Even under current policy conditions, community wind projects are held in high regard by both investors and local communities. Minwind Energy, one of the first farmer-owned wind farms in Minnesota, is touted by Windustry as “an innovative business model that allows local investors to own their own commercial scale wind turbines. The group installed four 950 kW turbines (Minwind I and II) in 2002 near Luverne, [Minn.] and seven 1,650 kW turbines (Minwind III-IX) in December 2004 near Beaver Creek, [Minn].”

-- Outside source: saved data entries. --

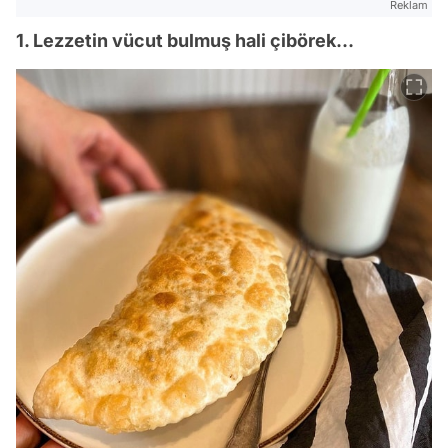
Reklam
1. Lezzetin vücut bulmuş hali çibörek…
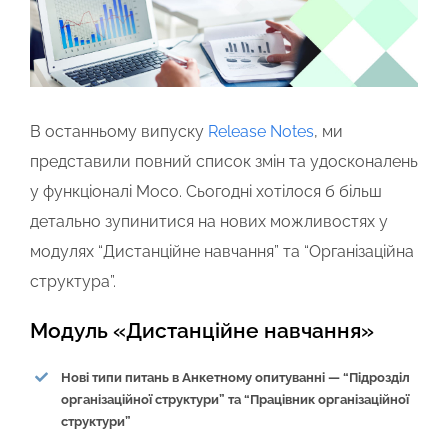
В останньому випуску
Release Notes
, ми
представили повний список змін та удосконалень
у функціоналі Moco. Сьогодні хотілося б більш
детально зупинитися на нових можливостях у
модулях “Дистанційне навчання” та “Організаційна
структура”.
Модуль «Дистанційне навчання»
Нові типи питань в Анкетному опитуванні — “Підрозділ
організаційної структури” та “Працівник організаційної
структури”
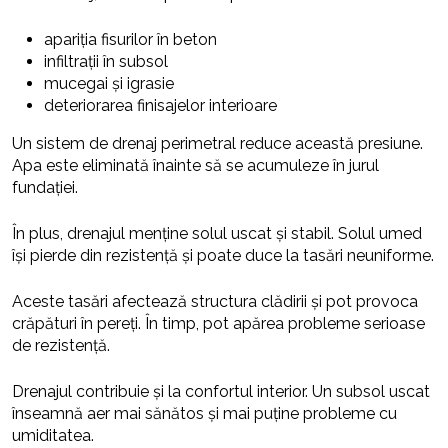
apariția fisurilor în beton
infiltrații în subsol
mucegai și igrasie
deteriorarea finisajelor interioare
Un sistem de drenaj perimetral reduce această presiune.
Apa este eliminată înainte să se acumuleze în jurul
fundației.
În plus, drenajul menține solul uscat și stabil. Solul umed
își pierde din rezistență și poate duce la tasări neuniforme.
Aceste tasări afectează structura clădirii și pot provoca
crăpături în pereți. În timp, pot apărea probleme serioase
de rezistență.
Drenajul contribuie și la confortul interior. Un subsol uscat
înseamnă aer mai sănătos și mai puține probleme cu
umiditatea.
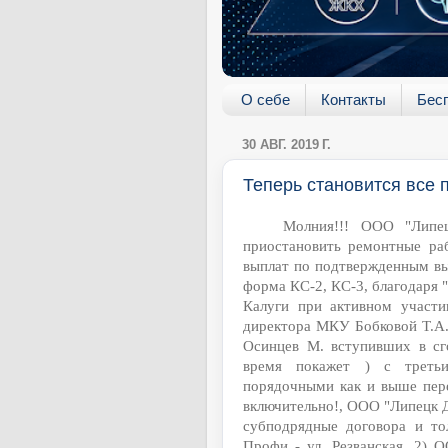
О себе
Контакты
Бес
30 АВГ. 2019 Г.
Теперь становится все 
Молния!!! ООО "Липец
приостановить ремонтные раб
выплат по подтвержденным в
форма КС-2, КС-3, благодаря 
Калуги при активном участи
директора МКУ Бобковой Т.А.
Осинцев М. вступивших в сг
время покажет ) с третьи
порядочными как и выше пере
включительно!, ООО "Липецк 
субподрядные договора и то
Профи - ул. Резванская. 2) 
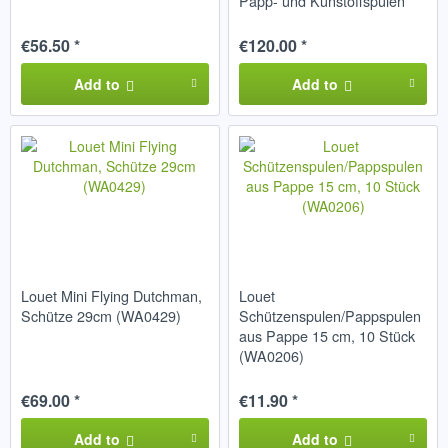
Papp- und Kunstoffspulen
und Louetspule
€56.50 *
€120.00 *
Add to
Add to
Louet Mini Flying Dutchman,
Louet
Schütze 29cm (WA0429)
Schützenspulen/Pappspulen
aus Pappe 15 cm, 10 Stück
(WA0206)
€69.00 *
€11.90 *
Add to
Add to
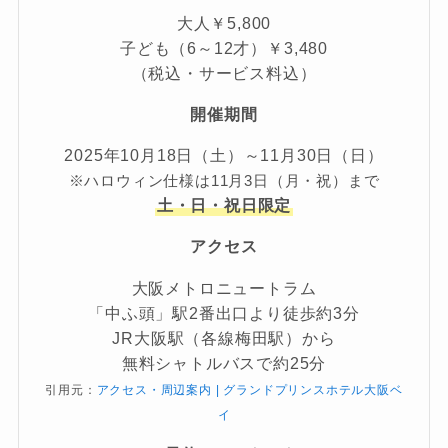
大人￥5,800
子ども（6～12才）￥3,480
（税込・サービス料込）
開催期間
2025年10月18日（土）～11月30日（日）
※ハロウィン仕様は11月3日（月・祝）まで
土・日・祝日限定
アクセス
大阪メトロニュートラム
「中ふ頭」駅2番出口より徒歩約3分
JR大阪駅（各線梅田駅）から
無料シャトルバスで約25分
引用元：
アクセス・周辺案内 | グランドプリンスホテル大阪ベ
イ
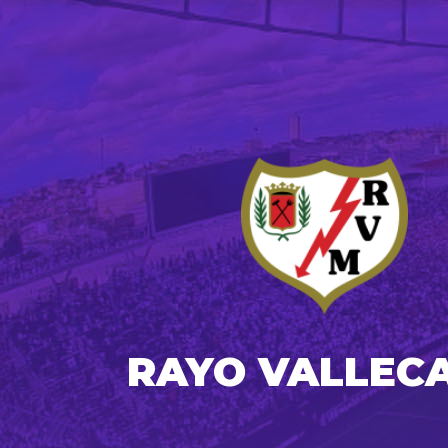
RAYO VALLEC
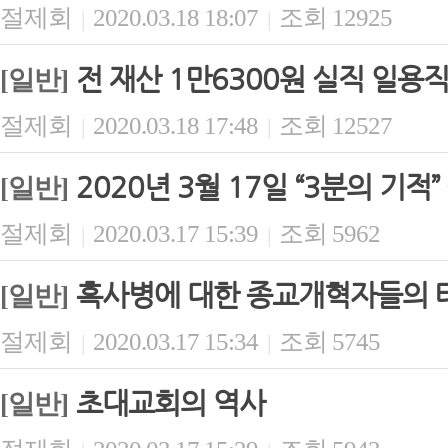
절제회
2020.03.18 18:07
조회 12925
|
|
전 재산 1만6300원 실직 일용
[일반]
절제회
2020.03.18 17:48
조회 12527
|
|
2020년 3월 17일 “3분의 기적
[일반]
절제회
2020.03.17 15:39
조회 5962
|
|
흑사병에 대한 종교개혁자들의 
[일반]
절제회
2020.03.17 15:34
조회 5745
|
|
초대교회의 역사
[일반]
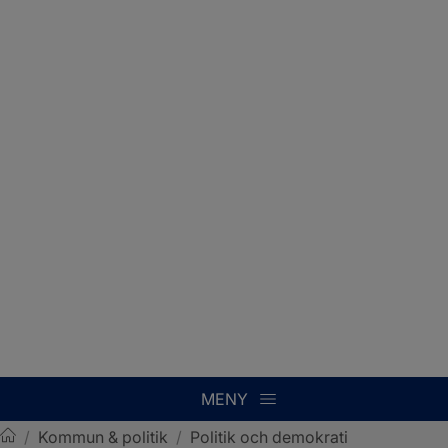
MENY
/
Kommun & politik
/
Politik och demokrati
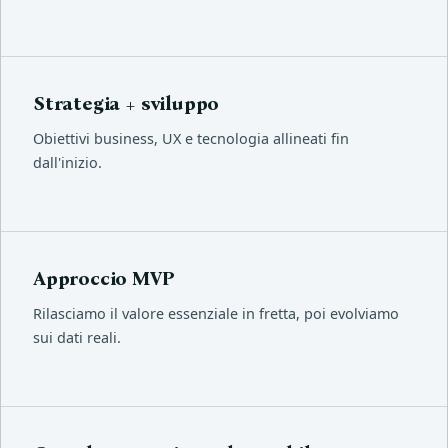
Strategia + sviluppo
Obiettivi business, UX e tecnologia allineati fin
dall'inizio.
Approccio MVP
Rilasciamo il valore essenziale in fretta, poi evolviamo
sui dati reali.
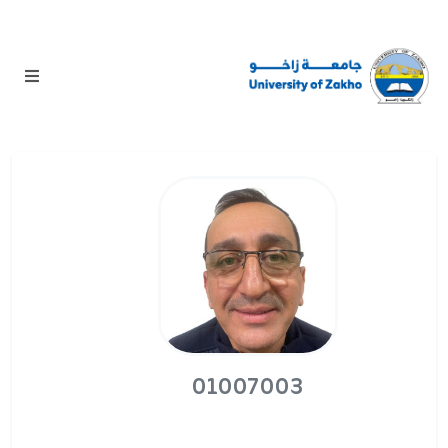
01007003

The importance of local ownership is not simply a concern of investors, it also has an impact on the local economy. In the University of Minnesota study cited earlier, the economic benefits of a locally-owned wind farm are compared to those of corporate owned farms which have no local investment. While the findings are recognized as an upper-bound estimation, it is suggested that “community wind has 5 times the economic impact on local value added, and 3.4 times the impact on local job creation, relative to a corporate-owned development.”
Wind power is no longer alternative. According to the American Wind Energy Association (AWEA), “new wind projects added in 2007 account for about 30 percent of the entire new power-producing capacity added nationally in the year.” This growing popularity has the potential to eliminate a frequent hindrance of energy production: the “not in my backyard” attitude. With an ability to stimulate the local economy, produce clean energy and allow a disconnect from volatile fossil fuel prices, wind turbines are likely to become a symbol of pride for rural communities across the nation. With improvements to public policy, the democratic energy ownership of community wind is destined to become an enticing energy strategy. Consider this: AWEA estimated that “the total amount of electricity that could potentially be generated from wind in the United States is 10,777 billion kWh annually—three times the electricity generated in the U.S. today.” Sometimes the numbers are hard to ignore.